Personal experience (was: Re: Good advice! (was: Re: [Ti] Windows compatable))

Chris Olson chris.olson at astcomm.net
Tue Jan 17 18:02:54 PST 2006


On Jan 17, 2006, at 2:24 PM, Ardeshir Mehta wrote:

> I was speaking of *reliability*: not of moving over "from revision  
> to revision"

Reliability includes moving from revision to revision.  Nothing is  
static in the computer world, and most times today's technology, both  
hardware and software, is considered obsolete in 3 short years.

Reliability includes these transitions, and when a transition breaks  
legacy application support, the operating environment gets more  
expensive to support, and less reliable because it's broken.  Having  
software applications break because of a point revision in Mac OS X,  
and core library (OS X Framework) updates, is not reliable.  It's  
happened too many times where software written for 10.x doesn't run  
on 10.x+1 and later because Apple decided to change some Framework on- 
the-fly.

Apple crossed the river from 1990 to 2006 by inviting its users to  
follow along, hopping from one stone to another, often changing  
direction.  Microsoft built a bridge across the river and handed its  
users a roadmap that shows how to get to the other side.
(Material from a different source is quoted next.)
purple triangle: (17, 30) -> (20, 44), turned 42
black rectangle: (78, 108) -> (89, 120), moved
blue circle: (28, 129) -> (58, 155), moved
As far as reliability, Windows is every bit as reliable as OS X.   
Windows Server 2003 has demonstrated uptimes over 1 year (reference  
Netcraft) without reboot, while OS X Server never has.  Technically,  
is the Mach kernel capable?  Sure, but due to flaws in design it  
doesn't happen.  So Windows is more reliable on servers, with less  
downtime.  On desktops it takes no more time to fix some little  
Windows problem than it does to reboot a Mac in the middle of some  
important project just because you updated something ridiculously  
simple like Quicktime with Software Update.  It's a wash.

 From a technical standpoint, in my opinion the Windows kernel is  
superior and more stable than Mach.  The Windows kernel demonstrates  
better and faster threading capability, better VM management, a  
superior TCP stack and has a better device driver module implementation.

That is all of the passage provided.